### Task instructions
Make a verbatim transcription of the records, without the pictures.

[Task inputs Boundary: Start]

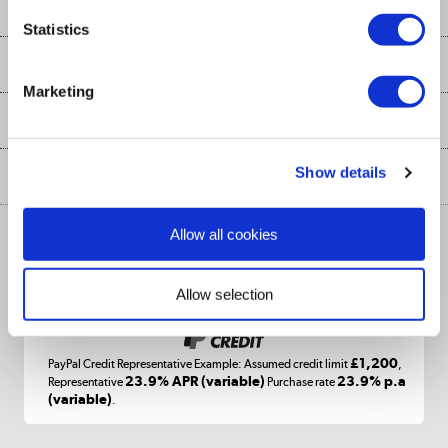
Our services
Customer services
Statistics
Delivery
My account
About us
Collection Points
Finance options
Marketing
Returns
Trade & business accounts
Our story
My account
Student Discount
Public Sector
Affiliates programme
Collection and Recycling
Careers
Log in
Show details
More from the
Privacy policy
Track order
Cookies
Allow all cookies
Terms & conditions
Trade Enquiries »
ex. Vat Price
Appliances, TVs, dehumidifiers, & more
Shop now »
Allow selection
£1,200
PayPal Credit Representative Example: Assumed credit limit
,
Laptops, phones, and all things tech
23.9% APR (variable)
23.9% p.a
Representative
Purchase rate
(variable)
.
Shop now »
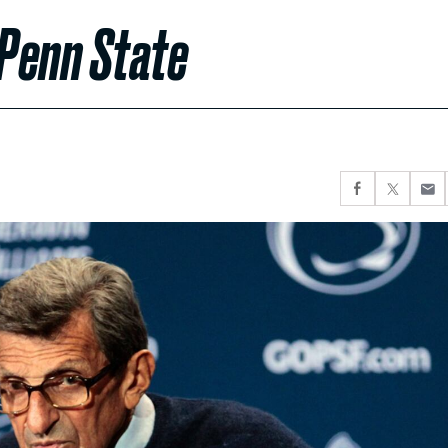
 Penn State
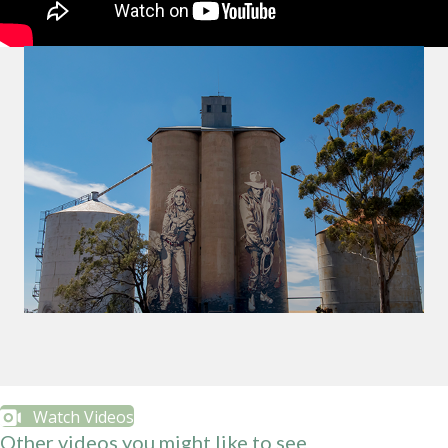
Watch Videos
Other videos you might like to see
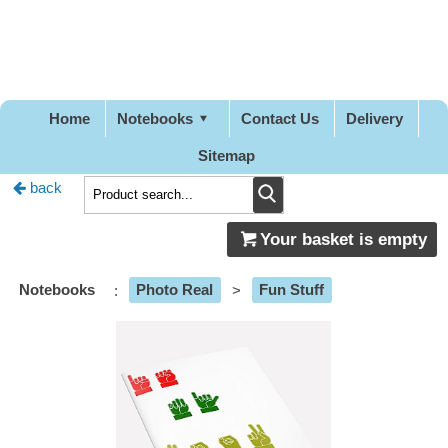
Pretty
Good
Designs
Home
Notebooks
Contact Us
Delivery
Sitemap
back
Your basket is empty
Notebooks
:
Photo Real
>
Fun Stuff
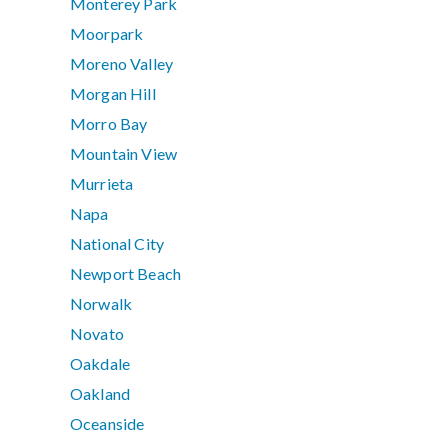
Monterey Park
Moorpark
Moreno Valley
Morgan Hill
Morro Bay
Mountain View
Murrieta
Napa
National City
Newport Beach
Norwalk
Novato
Oakdale
Oakland
Oceanside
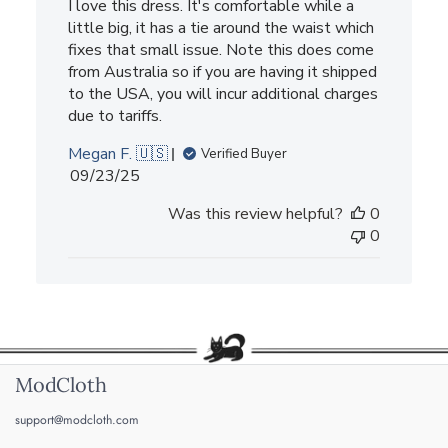
I love this dress. It's comfortable while a
little big, it has a tie around the waist which
fixes that small issue. Note this does come
from Australia so if you are having it shipped
to the USA, you will incur additional charges
due to tariffs.
Megan F. 🇺🇸
Verified Buyer
Published
09/23/25
date
Was this review helpful?
0
0
ModCloth
support@modcloth.com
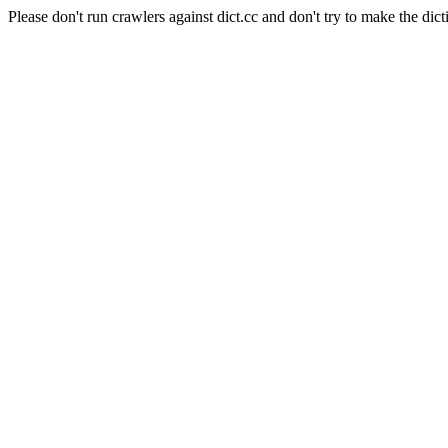
Please don't run crawlers against dict.cc and don't try to make the dict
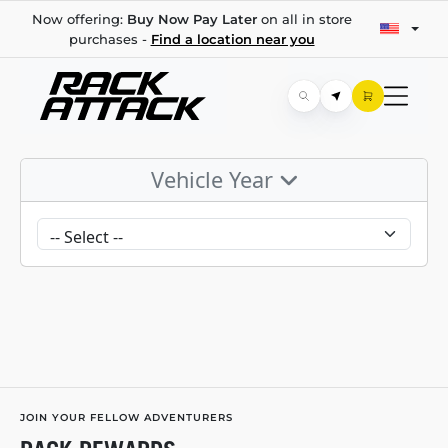
Now offering:
Buy Now Pay Later
on all in store
purchases -
Find a location near you
Vehicle Year
JOIN YOUR FELLOW ADVENTURERS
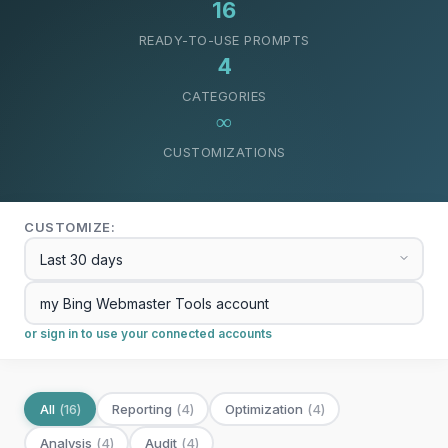
16
READY-TO-USE PROMPTS
4
CATEGORIES
∞
CUSTOMIZATIONS
CUSTOMIZE:
or sign in to use your connected accounts
All
(
16
)
Reporting
(
4
)
Optimization
(
4
)
Analysis
(
4
)
Audit
(
4
)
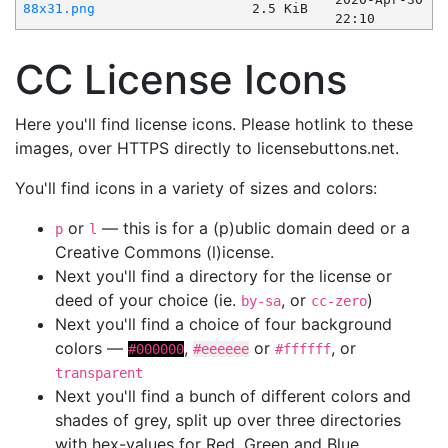
88x31.png
2.5 KiB
22:10
CC License Icons
Here you'll find license icons. Please hotlink to these
images, over HTTPS directly to licensebuttons.net.
You'll find icons in a variety of sizes and colors:
or
— this is for a (p)ublic domain deed or a
p
l
Creative Commons (l)icense.
Next you'll find a directory for the license or
deed of your choice (ie.
, or
)
by-sa
cc-zero
Next you'll find a choice of four background
colors —
,
or
, or
#000000
#eeeeee
#ffffff
transparent
Next you'll find a bunch of different colors and
shades of grey, split up over three directories
with hex-values for Red, Green and Blue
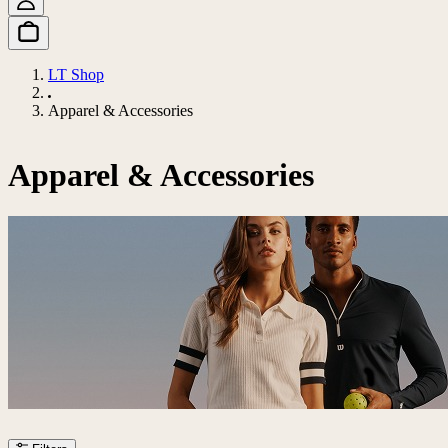
LT Shop
Apparel & Accessories
Apparel & Accessories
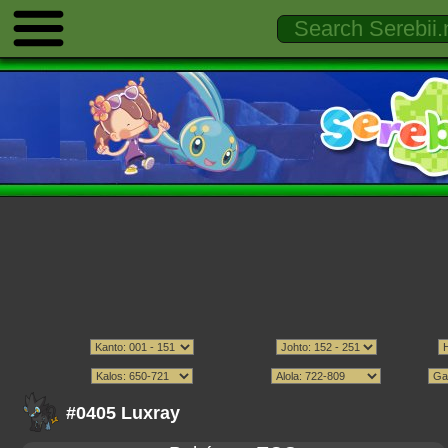
#0405 Luxray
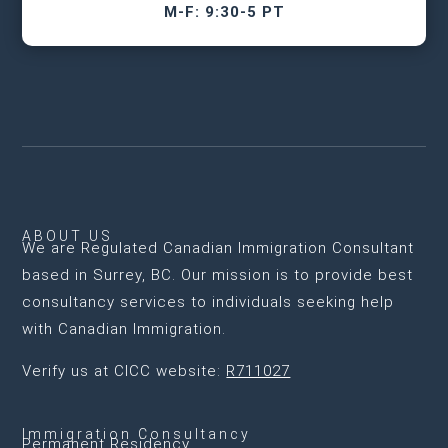
M-F: 9:30-5 PT
ABOUT US
We are
Regulated Canadian Immigration Consultant
based in Surrey, BC
. Our mission is to provide best
consultancy services to individuals seeking help
with Canadian Immigration.
Verify us at CICC website:
R711027
Immigration Consultancy
Permanent Residency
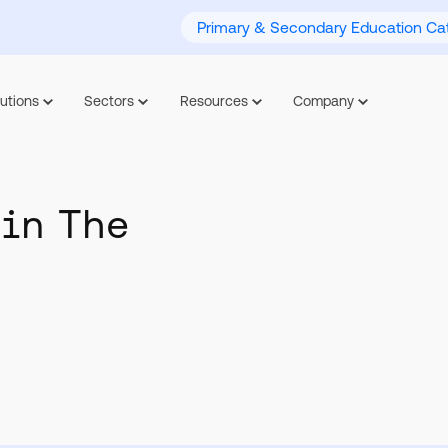
Primary & Secondary Education Cat
utions
Sectors
Resources
Company
 in The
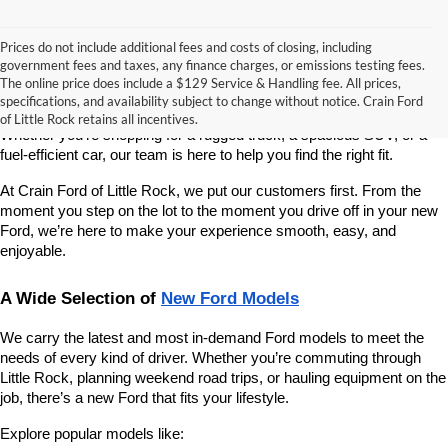
Prices do not include additional fees and costs of closing, including
If you’re looking for a reliable, stylish, and high-performing new 
government fees and taxes, any finance charges, or emissions testing fees.
vehicle, Crain Ford of Little Rock is your go-to destination. As 
The online price does include a $129 Service & Handling fee. All prices,
America’s fastest-growing Ford dealership, we take pride in offering 
specifications, and availability subject to change without notice. Crain Ford
one of the best selections of new Ford vehicles in Central Arkansas. 
of Little Rock retains all incentives.
Whether you're shopping for a rugged truck, a spacious SUV, or a 
fuel-efficient car, our team is here to help you find the right fit.
At Crain Ford of Little Rock, we put our customers first. From the 
moment you step on the lot to the moment you drive off in your new 
Ford, we’re here to make your experience smooth, easy, and 
enjoyable.
A Wide Selection of 
New Ford Models
We carry the latest and most in-demand Ford models to meet the 
needs of every kind of driver. Whether you’re commuting through 
Little Rock, planning weekend road trips, or hauling equipment on the 
job, there’s a new Ford that fits your lifestyle.
Explore popular models like:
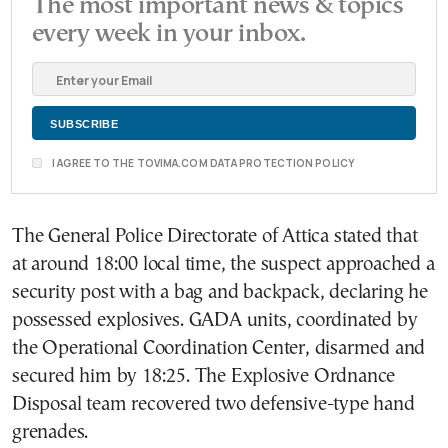
The most important news & topics
every week in your inbox.
I AGREE TO THE TOVIMA.COM DATA PROTECTION POLICY
The General Police Directorate of Attica stated that
at around 18:00 local time, the suspect approached a
security post with a bag and backpack, declaring he
possessed explosives. GADA units, coordinated by
the Operational Coordination Center, disarmed and
secured him by 18:25. The Explosive Ordnance
Disposal team recovered two defensive-type hand
grenades.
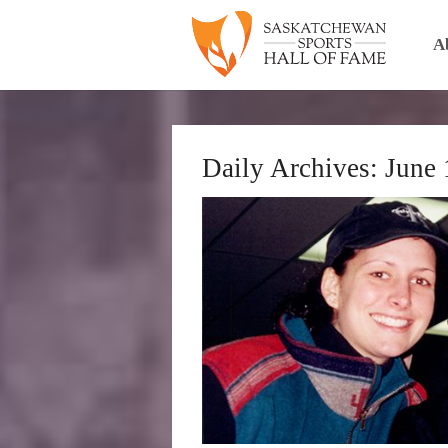
A
Daily Archives:
June 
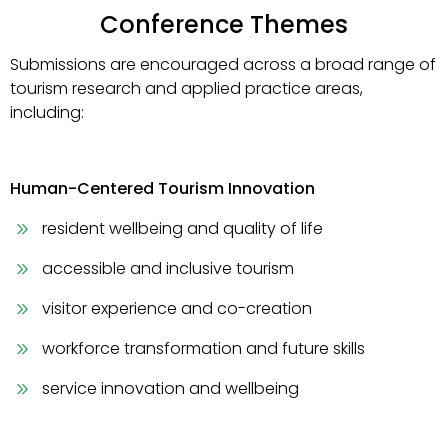
Conference Themes
Submissions are encouraged across a broad range of
tourism research and applied practice areas,
including:
Human-Centered Tourism Innovation
resident wellbeing and quality of life
accessible and inclusive tourism
visitor experience and co-creation
workforce transformation and future skills
service innovation and wellbeing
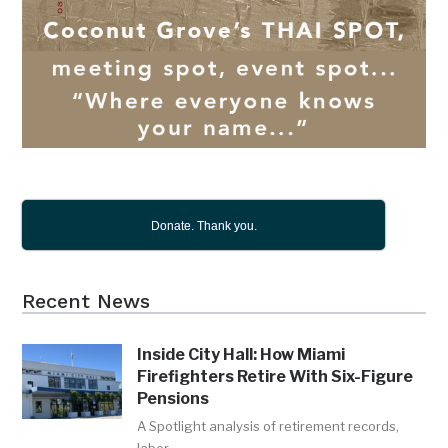
Donate. Thank you.
Recent News
Inside City Hall: How Miami
Firefighters Retire With Six-Figure
Pensions
A Spotlight analysis of retirement records,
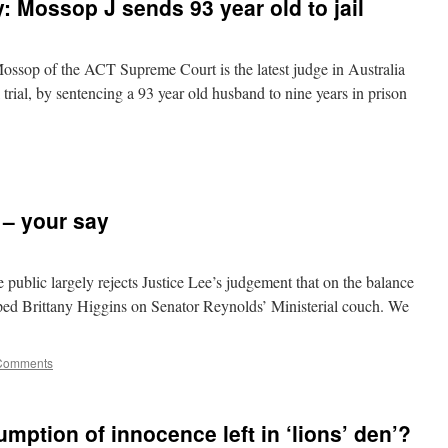
: Mossop J sends 93 year old to jail
sop of the ACT Supreme Court is the latest judge in Australia
 trial, by sentencing a 93 year old husband to nine years in prison
 – your say
public largely rejects Justice Lee’s judgement that on the balance
ped Brittany Higgins on Senator Reynolds’ Ministerial couch. We
Comments
ption of innocence left in ‘lions’ den’?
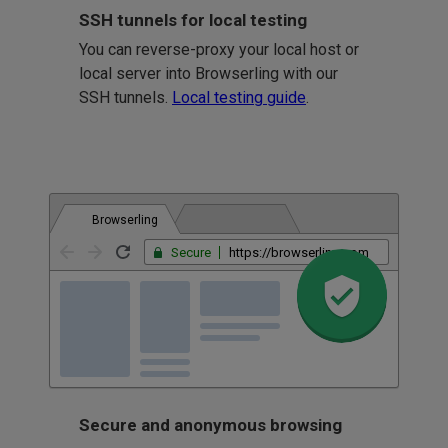
SSH tunnels for local testing
You can reverse-proxy your local host or
local server into Browserling with our
SSH tunnels.
Local testing guide
.
Browserling
Secure
https://browserling.com
Secure and anonymous browsing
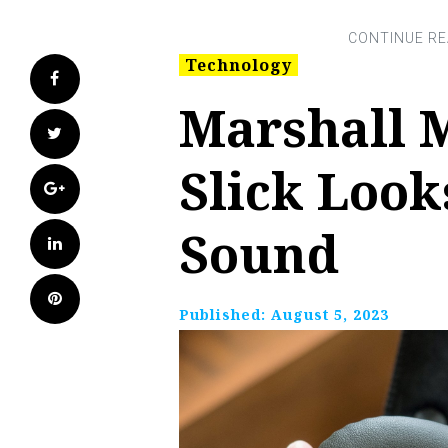
Technology
Facebook
Marshall 
Twitter
Slick Loo
Google+
Sound
LinkedIn
Pinterest
Published:
August 5, 2023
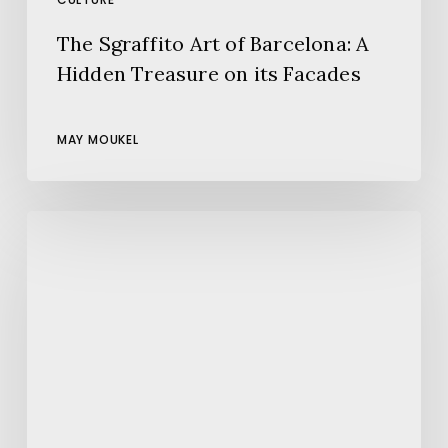
The Sgraffito Art of Barcelona: A
Hidden Treasure on its Facades
MAY MOUKEL
5
things
to
do
today
in
Barcelona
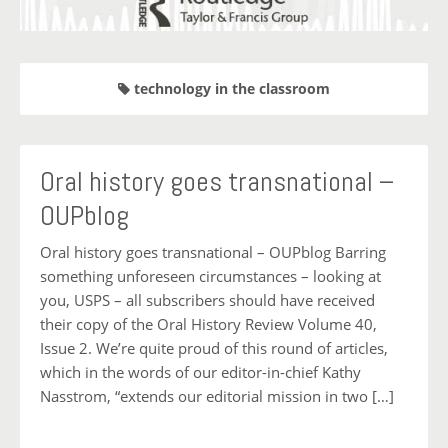
technology in the classroom
Oral history goes transnational –
OUPblog
Oral history goes transnational – OUPblog Barring
something unforeseen circumstances – looking at
you, USPS – all subscribers should have received
their copy of the Oral History Review Volume 40,
Issue 2. We’re quite proud of this round of articles,
which in the words of our editor-in-chief Kathy
Nasstrom, “extends our editorial mission in two […]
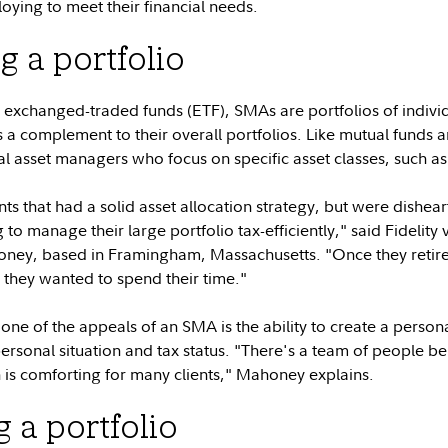
oying to meet their financial needs.
g a portfolio
exchanged-traded funds (ETF), SMAs are portfolios of individu
s a complement to their overall portfolios. Like mutual funds
 asset managers who focus on specific asset classes, such as
nts that had a solid asset allocation strategy, but were dishe
o manage their large portfolio tax-efficiently," said Fidelity v
ney, based in Framingham, Massachusetts. "Once they retired
 they wanted to spend their time."
e of the appeals of an SMA is the ability to create a personal
personal situation and tax status. "There's a team of people 
 is comforting for many clients," Mahoney explains.
 a portfolio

[Task inputs Boundary: End]

### Answer
Our services
Customer services
Statistics
Delivery
My account
About us
Collection Points
Finance options
Marketing
Returns
Trade & business accounts
Our story
My account
Student Discount
Public Sector
Affiliates programme
Collection and Recycling
Careers
Log in
Show details
More from the
Privacy policy
Track order
Cookies
Allow all cookies
Terms & conditions
Trade Enquiries »
ex. Vat Price
Appliances, TVs, dehumidifiers, & more
Shop now »
Allow selection
£1,200
PayPal Credit Representative Example: Assumed credit limit
,
Laptops, phones, and all things tech
23.9% APR (variable)
23.9% p.a
Representative
Purchase rate
(variable)
.
Shop now »
 Penn State
Watch Videos
Other videos you might like to see
Pretty
Good
Designs
Home
Notebooks
Contact Us
Delivery
Sitemap
back
Your basket is empty
Notebooks
:
Photo Real
>
Fun Stuff
Monterey Park
Moorpark
Moreno Valley
Morgan Hill
Morro Bay
Mountain View
Murrieta
Napa
National City
Newport Beach
Norwalk
Novato
Oakdale
Oakland
Oceanside
I love this dress. It's comfortable while a
little big, it has a tie around the waist which
fixes that small issue. Note this does come
from Australia so if you are having it shipped
to the USA, you will incur additional charges
due to tariffs.
Megan F. 🇺🇸
Verified Buyer
Published
09/23/25
date
Was this review helpful?
0
0
ModCloth
support@modcloth.com
Please don't run crawlers against dict.cc and don't try to make the dict
Now offering:
Buy Now Pay Later
on all in store
purchases -
Find a location near you
Vehicle Year
JOIN YOUR FELLOW ADVENTURERS
16
READY-TO-USE PROMPTS
4
CATEGORIES
∞
CUSTOMIZATIONS
CUSTOMIZE:
or sign in to use your connected accounts
All
(
16
)
Reporting
(
4
)
Optimization
(
4
)
Analysis
(
4
)
Audit
(
4
)
88x31.png
2.5 KiB
22:10
CC License Icons
Here you'll find license icons. Please hotlink to these
images, over HTTPS directly to licensebuttons.net.
You'll find icons in a variety of sizes and colors:
or
— this is for a (p)ublic domain deed or a
p
l
Creative Commons (l)icense.
Next you'll find a directory for the license or
deed of your choice (ie.
, or
)
by-sa
cc-zero
Next you'll find a choice of four background
colors —
,
or
, or
#000000
#eeeeee
#ffffff
transparent
Next you'll find a bunch of different colors and
shades of grey, split up over three directories
with hex-values for Red, Green and Blue
LT Shop
Apparel & Accessories
Apparel & Accessories
#0405 Luxray
M-F: 9:30-5 PT
ABOUT US
We are
Regulated Canadian Immigration Consultant
based in Surrey, BC
. Our mission is to provide best
consultancy services to individuals seeking help
with Canadian Immigration.
Verify us at CICC website:
R711027
Immigration Consultancy
Permanent Residency
Primary & Secondary Education Cat
utions
Sectors
Resources
Company
 in The
Prices do not include additional fees and costs of closing, including
If you’re looking for a reliable, stylish, and high-performing new 
government fees and taxes, any finance charges, or emissions testing fees.
vehicle, Crain Ford of Little Rock is your go-to destination. As 
The online price does include a $129 Service & Handling fee. All prices,
America’s fastest-growing Ford dealership, we take pride in offering 
specifications, and availability subject to change without notice. Crain Ford
one of the best selections of new Ford vehicles in Central Arkansas. 
of Little Rock retains all incentives.
Whether you're shopping for a rugged truck, a spacious SUV, or a 
fuel-efficient car, our team is here to help you find the right fit.
At Crain Ford of Little Rock, we put our customers first. From the 
moment you step on the lot to the moment you drive off in your new 
Ford, we’re here to make your experience smooth, easy, and 
enjoyable.
A Wide Selection of 
New Ford Models
We carry the latest and most in-demand Ford models to meet the 
needs of every kind of driver. Whether you’re commuting through 
Little Rock, planning weekend road trips, or hauling equipment on the 
job, there’s a new Ford that fits your lifestyle.
Explore popular models like:
The most important news & topics
every week in your inbox.
I AGREE TO THE TOVIMA.COM DATA PROTECTION POLICY
The General Police Directorate of Attica stated that
at around 18:00 local time, the suspect approached a
security post with a bag and backpack, declaring he
possessed explosives. GADA units, coordinated by
the Operational Coordination Center, disarmed and
secured him by 18:25. The Explosive Ordnance
Disposal team recovered two defensive-type hand
grenades.
A
Daily Archives:
June 
Conference Themes
Submissions are encouraged across a broad range of
tourism research and applied practice areas,
including:
Human-Centered Tourism Innovation
resident wellbeing and quality of life
accessible and inclusive tourism
visitor experience and co-creation
workforce transformation and future skills
service innovation and wellbeing
Donate. Thank you.
Recent News
Inside City Hall: How Miami
Firefighters Retire With Six-Figure
Pensions
A Spotlight analysis of retirement records,
: Mossop J sends 93 year old to jail
sop of the ACT Supreme Court is the latest judge in Australia
 trial, by sentencing a 93 year old husband to nine years in prison
 – your say
public largely rejects Justice Lee’s judgement that on the balance
ped Brittany Higgins on Senator Reynolds’ Ministerial couch. We
Comments
ption of innocence left in ‘lions’ den’?
SSH tunnels for local testing
You can reverse-proxy your local host or
local server into Browserling with our
SSH tunnels.
Local testing guide
.
Browserling
Secure
https://browserling.com
Secure and anonymous browsing
Technology
Facebook
Marshall 
Twitter
Slick Loo
Google+
Sound
LinkedIn
Pinterest
Published:
August 5, 2023
The Sgraffito Art of Barcelona: A
Hidden Treasure on its Facades
MAY MOUKEL
5
things
to
do
today
in
Barcelona
technology in the classroom
Oral history goes transnational –
OUPblog
Oral history goes transnational – OUPblog Barring
something unforeseen circumstances – looking at
you, USPS – all subscribers should have received
their copy of the Oral History Review Volume 40,
Issue 2. We’re quite proud of this round of articles,
which in the words of our editor-in-chief Kathy
Nasstrom, “extends our editorial mission in two […]
oying to meet their financial needs.
g a portfolio
exchanged-traded funds (ETF), SMAs are portfolios of individu
s a complement to their overall portfolios. Like mutual funds
 asset managers who focus on specific asset classes, such as
nts that had a solid asset allocation strategy, but were dishe
o manage their large portfolio tax-efficiently," said Fidelity v
ney, based in Framingham, Massachusetts. "Once they retired
 they wanted to spend their time."
e of the appeals of an SMA is the ability to create a personal
personal situation and tax status. "There's a team of people 
 is comforting for many clients," Mahoney explains.
 a portfolio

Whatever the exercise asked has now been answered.